I am sure that you are wondering why I flew away from my cage in the first place. The reason is quite simple, really. You see, I have a rather unpleasant fear of small, enclosed spaces. I believe it is called 'claustrophobia' to you humans, and the cage that the Alders family kept me in was as small and enclosed as cages can be bought in any store. So when, one day, I was playing with the latch on the door to my undersized cage and it swung open, I of course left.

And, oh my, was it ever so lovely to stretch my wings again. I went much farther then I should have, until I couldn't feel the tips of my wings any longer. After this occurred point I decided that perhaps it would be best for me to rest for a little while, as it wouldn't do to fall right out of the sky, and I alighted on a large, flat roof on a building of some sort.

I was marvelling at the freedom of being free, and would have been quite content to never see another human being as long as I lived simply because they had kept such a magnificent experience from me my entire life.

And then the whole building I was resting on was suddenly on fire.

Now, if I'd been paying attention I would have sooner realized that the building had a rather strong smell of gasoline, even though my own sense of smell is very poor. Perhaps it was poor luck, or perhaps karma, or perhaps it was fate that caused me to land on that particular roof, but no matter what led me to that moment, I was on fire quite literally.

I immediately tried to fly from the inferno, but with a combination of newly-charred wings and exhaustion from my long excursion, I only made it several meters away from the roof before I plummeted all the way down to the hard, cruel concrete.

I am unsure of the events that came to pass in that time after the fall. Though I am almost positive that at one point I heard a strange hysterical laugh that was terribly loud for a moment before fading away quickly, then some unpleasantly shrill sirens, then much yelling and arguing between many humans.

It was quite painful then, and I felt quite certain that every bone in my body had been fractured.
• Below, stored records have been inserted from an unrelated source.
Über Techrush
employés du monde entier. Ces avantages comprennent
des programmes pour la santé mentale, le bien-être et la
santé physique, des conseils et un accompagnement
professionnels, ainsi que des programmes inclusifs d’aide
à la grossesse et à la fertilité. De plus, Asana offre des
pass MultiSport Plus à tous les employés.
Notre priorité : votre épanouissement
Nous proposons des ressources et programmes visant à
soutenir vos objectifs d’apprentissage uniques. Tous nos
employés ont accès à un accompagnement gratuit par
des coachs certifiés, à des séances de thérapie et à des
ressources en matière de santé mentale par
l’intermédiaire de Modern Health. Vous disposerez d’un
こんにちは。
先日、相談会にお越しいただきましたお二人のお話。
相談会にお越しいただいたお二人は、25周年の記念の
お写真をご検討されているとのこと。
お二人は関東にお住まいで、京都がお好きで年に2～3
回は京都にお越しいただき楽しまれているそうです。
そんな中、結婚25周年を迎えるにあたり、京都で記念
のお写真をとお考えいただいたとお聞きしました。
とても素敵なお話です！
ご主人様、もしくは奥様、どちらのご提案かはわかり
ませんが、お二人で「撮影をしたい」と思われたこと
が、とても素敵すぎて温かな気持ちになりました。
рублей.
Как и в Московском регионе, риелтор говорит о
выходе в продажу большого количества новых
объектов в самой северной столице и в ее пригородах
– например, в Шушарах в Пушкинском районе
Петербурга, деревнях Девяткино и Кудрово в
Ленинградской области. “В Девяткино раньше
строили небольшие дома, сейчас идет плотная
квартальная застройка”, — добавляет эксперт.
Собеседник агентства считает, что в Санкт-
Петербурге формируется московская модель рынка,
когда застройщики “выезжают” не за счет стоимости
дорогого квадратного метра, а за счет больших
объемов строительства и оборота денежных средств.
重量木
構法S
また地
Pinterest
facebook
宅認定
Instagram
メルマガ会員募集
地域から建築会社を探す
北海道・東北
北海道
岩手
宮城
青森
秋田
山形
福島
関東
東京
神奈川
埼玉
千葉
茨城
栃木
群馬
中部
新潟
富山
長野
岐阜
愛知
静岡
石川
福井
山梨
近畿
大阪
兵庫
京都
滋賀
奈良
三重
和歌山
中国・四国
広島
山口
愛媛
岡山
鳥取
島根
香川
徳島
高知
I thought I was dieing, and I suppose I was, and would have if I hadn't been found when I had.

When I felt human hands picking me up, I tried to protest, but the 'No, let go' somehow managed to come out as a garbled 'orrrr orr o'. And then everything was dark for some time. I remember little snippets of what happened after that, a car ride, a girl and a man talking for a little while, then being lifted up and taken into a warm place.
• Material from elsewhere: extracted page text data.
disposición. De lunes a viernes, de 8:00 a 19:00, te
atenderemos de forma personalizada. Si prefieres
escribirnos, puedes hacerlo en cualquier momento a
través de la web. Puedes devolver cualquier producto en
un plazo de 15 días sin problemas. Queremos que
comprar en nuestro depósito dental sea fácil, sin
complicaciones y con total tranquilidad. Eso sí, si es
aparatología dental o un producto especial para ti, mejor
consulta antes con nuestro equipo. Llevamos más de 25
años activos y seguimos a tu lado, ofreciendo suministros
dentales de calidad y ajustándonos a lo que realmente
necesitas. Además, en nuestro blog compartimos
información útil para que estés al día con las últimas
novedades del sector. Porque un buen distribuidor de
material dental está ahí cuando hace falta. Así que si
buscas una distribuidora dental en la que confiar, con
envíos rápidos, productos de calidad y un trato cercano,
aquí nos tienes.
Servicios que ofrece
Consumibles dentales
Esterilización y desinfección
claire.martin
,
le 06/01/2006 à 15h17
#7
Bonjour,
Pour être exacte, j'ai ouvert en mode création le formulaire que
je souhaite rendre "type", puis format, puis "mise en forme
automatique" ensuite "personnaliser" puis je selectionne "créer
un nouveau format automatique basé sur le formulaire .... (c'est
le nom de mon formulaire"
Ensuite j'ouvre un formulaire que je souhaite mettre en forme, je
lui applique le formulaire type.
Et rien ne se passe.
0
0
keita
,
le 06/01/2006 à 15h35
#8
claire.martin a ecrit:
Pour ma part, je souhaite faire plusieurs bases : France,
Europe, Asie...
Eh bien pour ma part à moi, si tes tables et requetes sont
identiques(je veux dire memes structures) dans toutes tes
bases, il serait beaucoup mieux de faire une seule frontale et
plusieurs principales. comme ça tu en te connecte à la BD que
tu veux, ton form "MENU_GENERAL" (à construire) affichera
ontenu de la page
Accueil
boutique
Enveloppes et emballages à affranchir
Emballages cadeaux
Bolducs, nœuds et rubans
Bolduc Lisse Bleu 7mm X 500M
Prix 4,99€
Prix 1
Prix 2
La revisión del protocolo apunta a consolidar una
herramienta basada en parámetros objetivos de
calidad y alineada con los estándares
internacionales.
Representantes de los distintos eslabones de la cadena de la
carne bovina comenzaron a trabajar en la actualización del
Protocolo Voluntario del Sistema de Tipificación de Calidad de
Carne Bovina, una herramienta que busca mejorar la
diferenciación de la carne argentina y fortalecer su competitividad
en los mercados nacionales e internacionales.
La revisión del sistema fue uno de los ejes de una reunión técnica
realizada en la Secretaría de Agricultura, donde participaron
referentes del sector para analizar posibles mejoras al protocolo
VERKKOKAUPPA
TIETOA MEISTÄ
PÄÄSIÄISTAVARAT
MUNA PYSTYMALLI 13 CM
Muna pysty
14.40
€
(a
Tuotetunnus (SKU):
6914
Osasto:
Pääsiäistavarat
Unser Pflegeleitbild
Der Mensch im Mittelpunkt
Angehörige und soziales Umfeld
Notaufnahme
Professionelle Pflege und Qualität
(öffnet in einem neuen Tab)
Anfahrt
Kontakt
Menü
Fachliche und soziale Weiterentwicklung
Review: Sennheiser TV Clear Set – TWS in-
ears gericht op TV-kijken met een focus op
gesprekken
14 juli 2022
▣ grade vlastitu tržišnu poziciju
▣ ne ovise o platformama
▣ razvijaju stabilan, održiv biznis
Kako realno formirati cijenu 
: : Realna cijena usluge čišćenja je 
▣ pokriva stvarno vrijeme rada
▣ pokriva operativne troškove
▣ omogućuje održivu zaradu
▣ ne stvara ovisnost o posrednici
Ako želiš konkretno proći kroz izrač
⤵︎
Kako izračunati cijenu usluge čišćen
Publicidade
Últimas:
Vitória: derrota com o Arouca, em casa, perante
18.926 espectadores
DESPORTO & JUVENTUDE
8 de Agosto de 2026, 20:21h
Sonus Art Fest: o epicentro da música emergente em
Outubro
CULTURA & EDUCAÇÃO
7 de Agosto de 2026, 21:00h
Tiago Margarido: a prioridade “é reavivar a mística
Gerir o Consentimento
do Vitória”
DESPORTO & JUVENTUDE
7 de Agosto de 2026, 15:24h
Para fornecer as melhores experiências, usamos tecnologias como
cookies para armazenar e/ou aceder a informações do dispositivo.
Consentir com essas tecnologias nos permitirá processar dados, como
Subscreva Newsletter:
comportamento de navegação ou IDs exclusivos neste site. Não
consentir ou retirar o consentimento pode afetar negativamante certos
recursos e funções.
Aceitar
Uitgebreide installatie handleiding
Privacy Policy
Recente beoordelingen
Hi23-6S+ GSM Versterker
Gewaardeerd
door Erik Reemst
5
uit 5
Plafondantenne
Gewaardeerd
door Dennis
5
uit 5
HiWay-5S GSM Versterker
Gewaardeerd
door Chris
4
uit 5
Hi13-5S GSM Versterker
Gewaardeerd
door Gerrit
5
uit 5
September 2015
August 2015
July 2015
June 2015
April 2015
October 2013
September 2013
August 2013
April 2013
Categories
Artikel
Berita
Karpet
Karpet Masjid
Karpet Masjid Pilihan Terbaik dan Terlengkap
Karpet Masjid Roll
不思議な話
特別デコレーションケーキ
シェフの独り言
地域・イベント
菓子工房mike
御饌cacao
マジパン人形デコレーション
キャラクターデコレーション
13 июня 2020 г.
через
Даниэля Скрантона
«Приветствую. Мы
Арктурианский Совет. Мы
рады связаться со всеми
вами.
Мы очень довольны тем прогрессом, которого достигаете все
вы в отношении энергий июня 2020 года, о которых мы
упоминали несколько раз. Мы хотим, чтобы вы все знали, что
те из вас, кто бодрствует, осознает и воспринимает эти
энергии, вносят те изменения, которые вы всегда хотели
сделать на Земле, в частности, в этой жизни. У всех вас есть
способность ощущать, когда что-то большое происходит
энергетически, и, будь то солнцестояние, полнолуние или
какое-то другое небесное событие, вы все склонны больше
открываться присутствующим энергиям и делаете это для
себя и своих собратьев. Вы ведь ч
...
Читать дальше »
The next thing I remember is waking up in a cage, and though this was a very large cage, it was still a cage none the less. My wings had been all bound up in bandages. No one would inform me of neither what had happened nor how I had gotten to that place, even though each day people in blue uniforms came into my cage to nourish and hydrate me.

I only learned that I was at a veterinary office when a man _not _in a blue uniform came in and took me out of the cage. He kept calling me 'Ororo', which I suppose is my name now, despite the strangeness of it. My old name was Stormy, which I was none to fond of.

He took me to an automotive vehicle, and after we traversed over many roads, he explained to me what had happened, or rather he thought out loud, believing I was unable to understand his words. Apparently, in my fall, I had broken most bones in my body and many of my feathers had been burnt off. I would have to be patient and wait for my moulting cycle to replace those that had been lost. He could not take care of me himself until I was healed, so he was bringing me to live with his good friend, Chuck. This 'Chuck' owned a school, and this school was filled with many human children that would help to care for me.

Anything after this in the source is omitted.